Exercise objective. Return only the lines of the listing below that run from the line with "总在线 5066409 人，其中◇.天下风光.◇上共有" through the line with "dengan Dicicil", both ends included, exactly as written.

Task inputs.
>>>>

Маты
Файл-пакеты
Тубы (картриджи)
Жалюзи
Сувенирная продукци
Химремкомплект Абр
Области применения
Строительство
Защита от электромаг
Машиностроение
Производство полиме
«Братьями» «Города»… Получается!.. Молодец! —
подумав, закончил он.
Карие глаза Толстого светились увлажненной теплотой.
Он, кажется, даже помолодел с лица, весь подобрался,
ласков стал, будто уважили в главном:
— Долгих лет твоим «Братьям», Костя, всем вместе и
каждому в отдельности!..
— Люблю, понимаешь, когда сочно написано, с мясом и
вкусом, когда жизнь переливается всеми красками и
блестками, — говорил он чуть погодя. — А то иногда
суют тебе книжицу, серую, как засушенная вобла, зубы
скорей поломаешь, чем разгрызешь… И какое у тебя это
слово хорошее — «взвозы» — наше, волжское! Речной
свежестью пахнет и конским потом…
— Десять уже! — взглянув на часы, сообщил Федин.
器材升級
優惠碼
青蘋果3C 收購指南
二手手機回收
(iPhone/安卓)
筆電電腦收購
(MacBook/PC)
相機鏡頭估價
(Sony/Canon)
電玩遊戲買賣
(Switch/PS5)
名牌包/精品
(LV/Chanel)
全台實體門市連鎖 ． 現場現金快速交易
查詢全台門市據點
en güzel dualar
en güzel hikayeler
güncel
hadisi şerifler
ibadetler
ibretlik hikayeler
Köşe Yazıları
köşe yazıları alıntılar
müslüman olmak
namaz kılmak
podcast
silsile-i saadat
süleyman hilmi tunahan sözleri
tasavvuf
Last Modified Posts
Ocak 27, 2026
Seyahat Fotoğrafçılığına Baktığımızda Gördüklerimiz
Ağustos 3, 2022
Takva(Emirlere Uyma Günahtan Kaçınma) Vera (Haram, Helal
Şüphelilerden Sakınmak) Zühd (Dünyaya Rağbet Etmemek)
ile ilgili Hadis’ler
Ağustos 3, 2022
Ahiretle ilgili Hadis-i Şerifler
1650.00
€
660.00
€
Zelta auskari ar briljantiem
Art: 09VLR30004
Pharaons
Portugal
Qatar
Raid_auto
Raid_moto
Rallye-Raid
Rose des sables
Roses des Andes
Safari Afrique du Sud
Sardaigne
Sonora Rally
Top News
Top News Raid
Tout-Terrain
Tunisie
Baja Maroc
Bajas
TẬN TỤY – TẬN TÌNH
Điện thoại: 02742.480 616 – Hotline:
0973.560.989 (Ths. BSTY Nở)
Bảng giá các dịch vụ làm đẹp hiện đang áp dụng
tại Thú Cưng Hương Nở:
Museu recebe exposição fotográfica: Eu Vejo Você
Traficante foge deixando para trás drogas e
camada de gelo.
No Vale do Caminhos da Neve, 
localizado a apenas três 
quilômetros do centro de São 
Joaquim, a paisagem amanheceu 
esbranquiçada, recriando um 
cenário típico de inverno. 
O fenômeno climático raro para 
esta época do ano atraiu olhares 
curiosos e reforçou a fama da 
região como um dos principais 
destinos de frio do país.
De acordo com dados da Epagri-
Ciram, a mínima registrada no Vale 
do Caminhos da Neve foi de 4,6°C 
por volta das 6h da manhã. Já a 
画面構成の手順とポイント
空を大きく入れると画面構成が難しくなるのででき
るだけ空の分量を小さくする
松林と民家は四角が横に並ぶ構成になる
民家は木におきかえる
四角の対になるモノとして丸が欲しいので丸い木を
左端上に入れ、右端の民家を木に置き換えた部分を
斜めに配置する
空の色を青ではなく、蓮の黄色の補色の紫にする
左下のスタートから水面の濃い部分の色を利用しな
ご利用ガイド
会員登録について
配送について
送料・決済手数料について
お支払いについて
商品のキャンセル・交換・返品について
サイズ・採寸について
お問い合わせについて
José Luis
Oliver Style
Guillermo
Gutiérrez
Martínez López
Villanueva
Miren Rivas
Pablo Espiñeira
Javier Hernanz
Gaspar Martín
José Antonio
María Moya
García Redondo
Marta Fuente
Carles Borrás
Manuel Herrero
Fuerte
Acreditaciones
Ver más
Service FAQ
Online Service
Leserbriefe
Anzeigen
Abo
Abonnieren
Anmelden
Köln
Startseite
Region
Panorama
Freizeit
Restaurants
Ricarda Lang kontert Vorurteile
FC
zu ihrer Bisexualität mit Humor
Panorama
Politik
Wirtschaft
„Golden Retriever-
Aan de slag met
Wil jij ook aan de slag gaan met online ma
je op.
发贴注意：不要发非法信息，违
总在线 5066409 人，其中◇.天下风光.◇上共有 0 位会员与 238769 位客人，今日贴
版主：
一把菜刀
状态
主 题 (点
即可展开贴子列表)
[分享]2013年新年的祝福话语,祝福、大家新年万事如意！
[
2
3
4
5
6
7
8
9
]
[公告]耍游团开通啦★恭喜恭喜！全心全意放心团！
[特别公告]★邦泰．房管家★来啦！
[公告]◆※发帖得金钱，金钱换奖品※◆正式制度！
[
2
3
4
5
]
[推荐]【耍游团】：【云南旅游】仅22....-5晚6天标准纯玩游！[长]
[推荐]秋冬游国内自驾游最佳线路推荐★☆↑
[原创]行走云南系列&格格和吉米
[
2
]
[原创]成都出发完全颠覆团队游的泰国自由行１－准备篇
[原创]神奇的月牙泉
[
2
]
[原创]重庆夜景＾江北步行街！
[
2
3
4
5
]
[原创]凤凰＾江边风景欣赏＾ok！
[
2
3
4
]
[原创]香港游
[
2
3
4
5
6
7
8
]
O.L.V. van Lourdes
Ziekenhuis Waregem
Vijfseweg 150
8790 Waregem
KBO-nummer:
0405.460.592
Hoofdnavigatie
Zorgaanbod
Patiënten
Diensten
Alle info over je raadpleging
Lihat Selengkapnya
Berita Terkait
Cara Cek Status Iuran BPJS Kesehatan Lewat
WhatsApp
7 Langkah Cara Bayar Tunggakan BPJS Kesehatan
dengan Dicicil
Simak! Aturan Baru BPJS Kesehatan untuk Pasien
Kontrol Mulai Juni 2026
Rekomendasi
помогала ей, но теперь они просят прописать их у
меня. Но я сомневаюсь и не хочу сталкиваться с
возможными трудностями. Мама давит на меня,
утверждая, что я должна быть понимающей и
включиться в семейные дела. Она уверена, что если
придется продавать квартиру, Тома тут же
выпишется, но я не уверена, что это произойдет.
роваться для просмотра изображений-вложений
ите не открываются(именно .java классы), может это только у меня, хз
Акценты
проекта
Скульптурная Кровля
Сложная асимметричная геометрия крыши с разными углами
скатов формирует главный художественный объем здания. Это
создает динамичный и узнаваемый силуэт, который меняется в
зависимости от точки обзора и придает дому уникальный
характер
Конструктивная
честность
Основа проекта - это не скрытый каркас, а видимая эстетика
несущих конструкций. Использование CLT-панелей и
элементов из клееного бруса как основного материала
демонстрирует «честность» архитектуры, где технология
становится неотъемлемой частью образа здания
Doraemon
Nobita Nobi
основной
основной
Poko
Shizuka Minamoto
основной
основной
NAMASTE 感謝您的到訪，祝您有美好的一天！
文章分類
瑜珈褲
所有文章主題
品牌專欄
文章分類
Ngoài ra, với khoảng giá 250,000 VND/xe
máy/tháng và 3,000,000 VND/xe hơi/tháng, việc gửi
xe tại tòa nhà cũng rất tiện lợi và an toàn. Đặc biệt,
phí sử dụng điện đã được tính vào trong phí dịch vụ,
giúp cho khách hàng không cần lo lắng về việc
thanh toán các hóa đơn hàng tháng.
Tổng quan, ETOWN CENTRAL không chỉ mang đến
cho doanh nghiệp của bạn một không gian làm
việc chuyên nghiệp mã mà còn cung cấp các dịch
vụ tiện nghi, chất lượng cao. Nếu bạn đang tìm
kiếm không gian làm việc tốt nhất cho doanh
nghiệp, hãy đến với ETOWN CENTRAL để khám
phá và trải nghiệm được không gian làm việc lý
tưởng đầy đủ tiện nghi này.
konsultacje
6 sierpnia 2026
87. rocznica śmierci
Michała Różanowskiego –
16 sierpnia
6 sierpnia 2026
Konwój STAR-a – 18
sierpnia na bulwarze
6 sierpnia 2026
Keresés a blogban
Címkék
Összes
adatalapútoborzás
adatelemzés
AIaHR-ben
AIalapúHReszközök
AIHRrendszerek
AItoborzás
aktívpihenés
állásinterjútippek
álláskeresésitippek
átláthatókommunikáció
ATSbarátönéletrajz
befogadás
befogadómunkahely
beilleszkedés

<<<<

Output for this task.
总在线 5066409 人，其中◇.天下风光.◇上共有 0 位会员与 238769 位客人，今日贴
版主：
一把菜刀
状态
主 题 (点
即可展开贴子列表)
[分享]2013年新年的祝福话语,祝福、大家新年万事如意！
[
2
3
4
5
6
7
8
9
]
[公告]耍游团开通啦★恭喜恭喜！全心全意放心团！
[特别公告]★邦泰．房管家★来啦！
[公告]◆※发帖得金钱，金钱换奖品※◆正式制度！
[
2
3
4
5
]
[推荐]【耍游团】：【云南旅游】仅22....-5晚6天标准纯玩游！[长]
[推荐]秋冬游国内自驾游最佳线路推荐★☆↑
[原创]行走云南系列&格格和吉米
[
2
]
[原创]成都出发完全颠覆团队游的泰国自由行１－准备篇
[原创]神奇的月牙泉
[
2
]
[原创]重庆夜景＾江北步行街！
[
2
3
4
5
]
[原创]凤凰＾江边风景欣赏＾ok！
[
2
3
4
]
[原创]香港游
[
2
3
4
5
6
7
8
]
O.L.V. van Lourdes
Ziekenhuis Waregem
Vijfseweg 150
8790 Waregem
KBO-nummer:
0405.460.592
Hoofdnavigatie
Zorgaanbod
Patiënten
Diensten
Alle info over je raadpleging
Lihat Selengkapnya
Berita Terkait
Cara Cek Status Iuran BPJS Kesehatan Lewat
WhatsApp
7 Langkah Cara Bayar Tunggakan BPJS Kesehatan
dengan Dicicil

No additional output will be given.